It happens. If it was all on paper cars in a filing cabinet, someone would sneak in to read it. It isn’t technology, it’s people, lay the blame where it belongs.

Indeed. Of course it happens. But the problem is that the gov’t thinks it’s okay to collect more and more data, assuming it doesn’t happen. The problem isn’t the technology — it’s the gov’t wanting to collect more data.

CopyJosh (profile) says:

The government already has it...

It’s not that the government doesn’t already have this information, it’s the means by which they are keeping this information. Having this information stored at the ISPs sounds pretty insecure, but as always, everyone needs to be monitored by everyone so it’s a good sign that this was nipped in the bud. I don’t honestly see anything wrong with a “national id scheme” (sounds a little biased against it) after all, what’s different between that an a social security number? Again, the means by which the information is secured.

Teka says:

Re: The government already has it...

The Social Security number system is actually a good example of whats wrong with government tacking piles of data together.

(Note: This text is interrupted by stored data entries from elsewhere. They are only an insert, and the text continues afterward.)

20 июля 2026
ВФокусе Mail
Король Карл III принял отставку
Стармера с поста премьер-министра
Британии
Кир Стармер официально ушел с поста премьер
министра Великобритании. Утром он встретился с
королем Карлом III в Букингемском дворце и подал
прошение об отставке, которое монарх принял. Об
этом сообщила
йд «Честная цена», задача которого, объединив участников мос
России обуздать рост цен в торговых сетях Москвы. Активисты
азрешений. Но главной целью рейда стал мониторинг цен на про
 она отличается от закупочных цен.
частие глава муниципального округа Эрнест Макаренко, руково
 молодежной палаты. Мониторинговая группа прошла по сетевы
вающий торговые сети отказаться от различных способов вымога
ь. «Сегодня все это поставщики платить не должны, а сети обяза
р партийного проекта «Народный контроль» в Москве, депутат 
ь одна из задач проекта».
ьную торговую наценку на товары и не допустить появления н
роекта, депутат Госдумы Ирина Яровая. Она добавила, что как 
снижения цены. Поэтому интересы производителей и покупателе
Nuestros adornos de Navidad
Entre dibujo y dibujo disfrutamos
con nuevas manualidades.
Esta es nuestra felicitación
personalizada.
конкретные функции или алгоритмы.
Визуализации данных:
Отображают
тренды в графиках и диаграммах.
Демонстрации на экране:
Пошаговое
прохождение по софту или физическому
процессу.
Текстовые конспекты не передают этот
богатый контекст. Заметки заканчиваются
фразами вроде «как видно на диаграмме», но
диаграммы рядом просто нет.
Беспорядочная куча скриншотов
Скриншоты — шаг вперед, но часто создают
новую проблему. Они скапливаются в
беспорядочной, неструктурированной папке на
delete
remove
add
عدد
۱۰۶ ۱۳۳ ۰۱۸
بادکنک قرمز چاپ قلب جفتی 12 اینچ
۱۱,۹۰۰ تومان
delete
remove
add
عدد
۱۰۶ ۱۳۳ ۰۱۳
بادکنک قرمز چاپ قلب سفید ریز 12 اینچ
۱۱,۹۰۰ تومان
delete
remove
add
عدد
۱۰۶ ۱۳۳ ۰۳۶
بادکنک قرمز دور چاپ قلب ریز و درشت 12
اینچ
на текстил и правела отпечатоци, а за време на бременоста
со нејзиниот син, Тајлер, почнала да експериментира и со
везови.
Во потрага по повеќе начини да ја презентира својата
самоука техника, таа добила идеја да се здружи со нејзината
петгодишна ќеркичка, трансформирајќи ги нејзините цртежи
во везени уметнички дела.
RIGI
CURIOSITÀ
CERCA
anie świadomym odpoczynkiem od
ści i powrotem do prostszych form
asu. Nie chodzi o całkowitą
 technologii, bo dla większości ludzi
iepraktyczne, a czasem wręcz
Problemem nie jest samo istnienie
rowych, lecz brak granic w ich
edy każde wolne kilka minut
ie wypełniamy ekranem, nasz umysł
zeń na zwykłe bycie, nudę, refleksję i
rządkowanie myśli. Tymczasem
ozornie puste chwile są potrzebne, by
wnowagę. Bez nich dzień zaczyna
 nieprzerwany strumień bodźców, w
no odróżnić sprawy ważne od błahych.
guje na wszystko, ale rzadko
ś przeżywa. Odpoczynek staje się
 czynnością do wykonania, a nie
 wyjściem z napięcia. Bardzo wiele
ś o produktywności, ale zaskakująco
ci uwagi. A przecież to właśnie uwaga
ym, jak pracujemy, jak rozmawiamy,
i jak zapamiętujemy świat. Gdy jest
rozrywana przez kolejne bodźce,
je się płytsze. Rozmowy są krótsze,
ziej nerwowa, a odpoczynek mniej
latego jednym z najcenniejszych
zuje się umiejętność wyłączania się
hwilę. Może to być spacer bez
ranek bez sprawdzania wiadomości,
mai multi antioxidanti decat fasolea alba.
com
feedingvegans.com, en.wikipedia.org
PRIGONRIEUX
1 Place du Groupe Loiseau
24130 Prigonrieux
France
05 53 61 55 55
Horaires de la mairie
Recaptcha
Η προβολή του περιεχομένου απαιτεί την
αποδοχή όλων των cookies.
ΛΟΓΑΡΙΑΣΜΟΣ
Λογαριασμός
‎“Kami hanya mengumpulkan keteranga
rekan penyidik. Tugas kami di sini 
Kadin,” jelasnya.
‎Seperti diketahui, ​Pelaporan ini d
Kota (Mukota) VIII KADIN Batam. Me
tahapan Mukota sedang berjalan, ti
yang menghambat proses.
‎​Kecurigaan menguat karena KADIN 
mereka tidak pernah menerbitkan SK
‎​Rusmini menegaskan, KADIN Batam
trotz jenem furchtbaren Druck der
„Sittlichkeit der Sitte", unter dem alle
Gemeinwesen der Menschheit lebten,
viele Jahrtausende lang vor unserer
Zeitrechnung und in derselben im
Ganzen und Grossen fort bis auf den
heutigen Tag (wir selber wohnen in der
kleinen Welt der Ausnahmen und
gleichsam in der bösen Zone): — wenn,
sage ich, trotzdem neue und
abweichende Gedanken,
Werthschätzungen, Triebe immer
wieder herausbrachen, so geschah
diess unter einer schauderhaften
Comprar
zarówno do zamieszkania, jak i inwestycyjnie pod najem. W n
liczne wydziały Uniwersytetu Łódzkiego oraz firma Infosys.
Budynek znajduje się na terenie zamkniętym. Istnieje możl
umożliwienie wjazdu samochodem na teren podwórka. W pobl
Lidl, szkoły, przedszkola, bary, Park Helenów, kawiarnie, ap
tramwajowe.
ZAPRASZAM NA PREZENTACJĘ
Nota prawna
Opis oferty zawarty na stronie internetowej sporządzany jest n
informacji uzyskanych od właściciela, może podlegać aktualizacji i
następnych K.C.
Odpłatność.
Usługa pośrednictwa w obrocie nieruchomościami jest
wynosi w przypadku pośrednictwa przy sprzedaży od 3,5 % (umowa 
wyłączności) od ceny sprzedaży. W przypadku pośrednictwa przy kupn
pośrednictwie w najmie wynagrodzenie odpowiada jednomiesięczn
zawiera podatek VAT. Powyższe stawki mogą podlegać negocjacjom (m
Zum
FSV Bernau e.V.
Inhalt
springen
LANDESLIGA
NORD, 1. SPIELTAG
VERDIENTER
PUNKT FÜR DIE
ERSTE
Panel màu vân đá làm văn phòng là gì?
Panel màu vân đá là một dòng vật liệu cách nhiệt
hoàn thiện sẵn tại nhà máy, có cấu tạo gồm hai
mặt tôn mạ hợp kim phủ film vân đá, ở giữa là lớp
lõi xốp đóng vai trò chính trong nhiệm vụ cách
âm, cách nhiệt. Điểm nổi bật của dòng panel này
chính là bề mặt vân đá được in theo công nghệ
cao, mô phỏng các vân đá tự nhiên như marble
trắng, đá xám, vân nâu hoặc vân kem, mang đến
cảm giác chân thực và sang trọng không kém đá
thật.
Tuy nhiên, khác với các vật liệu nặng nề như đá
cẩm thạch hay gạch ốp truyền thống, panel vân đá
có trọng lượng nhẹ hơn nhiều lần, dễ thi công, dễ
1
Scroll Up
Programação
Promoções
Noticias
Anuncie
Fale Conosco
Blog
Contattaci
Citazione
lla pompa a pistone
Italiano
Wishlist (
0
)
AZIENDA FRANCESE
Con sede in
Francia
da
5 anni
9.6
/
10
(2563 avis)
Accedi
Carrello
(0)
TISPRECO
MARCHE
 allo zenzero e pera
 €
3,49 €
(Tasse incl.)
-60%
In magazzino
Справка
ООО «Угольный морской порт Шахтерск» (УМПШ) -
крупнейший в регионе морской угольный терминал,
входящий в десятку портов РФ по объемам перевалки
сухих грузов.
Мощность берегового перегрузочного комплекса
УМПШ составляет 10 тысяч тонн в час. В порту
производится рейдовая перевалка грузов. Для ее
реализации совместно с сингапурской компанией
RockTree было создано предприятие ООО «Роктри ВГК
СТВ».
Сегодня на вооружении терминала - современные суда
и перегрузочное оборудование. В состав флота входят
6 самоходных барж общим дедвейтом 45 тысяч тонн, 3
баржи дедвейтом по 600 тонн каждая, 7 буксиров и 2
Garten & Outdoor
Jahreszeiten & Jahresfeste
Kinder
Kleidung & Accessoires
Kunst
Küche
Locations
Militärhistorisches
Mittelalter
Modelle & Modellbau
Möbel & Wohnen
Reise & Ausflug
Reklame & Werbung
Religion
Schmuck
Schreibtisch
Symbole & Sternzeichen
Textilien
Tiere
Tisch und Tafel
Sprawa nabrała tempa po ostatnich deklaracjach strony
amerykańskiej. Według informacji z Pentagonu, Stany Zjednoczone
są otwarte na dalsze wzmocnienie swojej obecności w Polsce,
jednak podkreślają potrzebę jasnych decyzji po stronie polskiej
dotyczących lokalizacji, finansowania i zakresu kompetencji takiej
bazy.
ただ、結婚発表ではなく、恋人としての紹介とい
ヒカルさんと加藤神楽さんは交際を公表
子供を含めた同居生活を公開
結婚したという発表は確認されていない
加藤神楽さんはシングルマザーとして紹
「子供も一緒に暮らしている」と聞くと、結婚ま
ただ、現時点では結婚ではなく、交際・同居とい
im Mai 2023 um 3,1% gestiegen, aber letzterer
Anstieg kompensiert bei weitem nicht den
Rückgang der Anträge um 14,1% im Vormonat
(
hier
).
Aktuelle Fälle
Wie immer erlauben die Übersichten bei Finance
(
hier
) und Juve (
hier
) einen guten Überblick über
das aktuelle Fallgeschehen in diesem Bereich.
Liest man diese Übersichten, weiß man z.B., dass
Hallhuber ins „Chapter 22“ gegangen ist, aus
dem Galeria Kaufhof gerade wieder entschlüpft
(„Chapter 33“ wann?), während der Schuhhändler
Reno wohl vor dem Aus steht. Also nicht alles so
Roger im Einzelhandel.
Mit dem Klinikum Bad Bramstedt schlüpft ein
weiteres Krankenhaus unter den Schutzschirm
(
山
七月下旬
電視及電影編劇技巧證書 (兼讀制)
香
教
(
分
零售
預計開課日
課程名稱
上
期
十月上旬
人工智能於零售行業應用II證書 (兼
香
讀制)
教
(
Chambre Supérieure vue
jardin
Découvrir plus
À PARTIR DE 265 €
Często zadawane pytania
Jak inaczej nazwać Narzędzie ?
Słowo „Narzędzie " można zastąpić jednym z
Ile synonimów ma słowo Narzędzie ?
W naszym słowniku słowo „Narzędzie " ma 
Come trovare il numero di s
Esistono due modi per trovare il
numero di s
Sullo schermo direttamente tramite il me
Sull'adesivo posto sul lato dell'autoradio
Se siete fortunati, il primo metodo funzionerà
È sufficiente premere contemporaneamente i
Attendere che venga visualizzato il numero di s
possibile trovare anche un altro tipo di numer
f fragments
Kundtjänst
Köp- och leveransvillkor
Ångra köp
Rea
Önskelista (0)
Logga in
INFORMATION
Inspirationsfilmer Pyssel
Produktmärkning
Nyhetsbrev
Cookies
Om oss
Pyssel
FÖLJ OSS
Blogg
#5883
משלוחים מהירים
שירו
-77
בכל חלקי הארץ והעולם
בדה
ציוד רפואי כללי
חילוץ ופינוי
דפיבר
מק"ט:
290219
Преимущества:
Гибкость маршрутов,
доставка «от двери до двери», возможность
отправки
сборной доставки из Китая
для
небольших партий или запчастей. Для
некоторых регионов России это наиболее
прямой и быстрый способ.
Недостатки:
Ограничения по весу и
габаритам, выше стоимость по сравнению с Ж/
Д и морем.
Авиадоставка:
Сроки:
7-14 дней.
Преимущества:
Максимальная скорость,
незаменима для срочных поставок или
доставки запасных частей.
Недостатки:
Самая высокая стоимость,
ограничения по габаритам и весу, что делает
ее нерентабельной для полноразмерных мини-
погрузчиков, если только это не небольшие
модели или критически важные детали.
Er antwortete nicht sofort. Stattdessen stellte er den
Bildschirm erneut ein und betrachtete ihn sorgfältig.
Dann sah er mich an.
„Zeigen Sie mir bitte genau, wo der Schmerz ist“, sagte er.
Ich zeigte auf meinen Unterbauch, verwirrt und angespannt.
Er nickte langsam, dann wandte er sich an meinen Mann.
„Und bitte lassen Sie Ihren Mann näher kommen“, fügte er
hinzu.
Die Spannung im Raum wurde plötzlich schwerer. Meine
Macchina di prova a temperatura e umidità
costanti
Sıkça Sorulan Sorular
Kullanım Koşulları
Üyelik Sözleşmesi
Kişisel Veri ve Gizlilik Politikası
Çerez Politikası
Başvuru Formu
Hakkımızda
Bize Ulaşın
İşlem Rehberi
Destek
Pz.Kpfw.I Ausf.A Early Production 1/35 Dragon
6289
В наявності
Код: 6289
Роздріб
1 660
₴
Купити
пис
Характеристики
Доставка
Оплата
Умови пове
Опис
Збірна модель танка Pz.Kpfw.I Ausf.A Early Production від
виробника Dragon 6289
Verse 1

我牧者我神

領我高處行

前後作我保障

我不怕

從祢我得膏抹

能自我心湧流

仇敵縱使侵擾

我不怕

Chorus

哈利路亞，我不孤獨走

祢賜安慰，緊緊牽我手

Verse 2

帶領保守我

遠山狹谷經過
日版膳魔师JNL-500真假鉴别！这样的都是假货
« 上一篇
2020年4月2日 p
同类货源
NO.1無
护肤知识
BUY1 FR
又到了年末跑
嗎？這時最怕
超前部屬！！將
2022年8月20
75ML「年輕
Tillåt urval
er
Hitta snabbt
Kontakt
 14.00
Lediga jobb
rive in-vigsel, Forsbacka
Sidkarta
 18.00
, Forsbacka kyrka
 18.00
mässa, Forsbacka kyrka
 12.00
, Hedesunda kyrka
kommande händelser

Originally, it was a simple worker-tracking scheme, implemented to make sure that people received the SocSec compensation they had been promised in accordance to the amount of time they worked. In fact, if I remember correctly, there were, and perhaps still are, laws in place surrounding the system explicitly preventing the use of your SS number as any other kind of ID or tracking system.

Now we have companies asking for your SS on any kind of form they can think of, to be used, abused or improperly accessed by anyone, right along with (my own experience) public schools using SocSec as Student numbers, given to everyone from the principal to lunch ladies right along with the student’s name, address and the like. Could things like this also explain the Hugely growing trend of illegal SS# use by illegal aliens?

And now with the National ID plans, and counterparts around the world, Governments (and companies right behind them)are putting together even more towering lists of your personal details all tied back to a single number string. More details to be data mined, stolen, improperly added-to and of course kept secret from you.

More Information = More Abuse, which is amplified the moment these databases get online.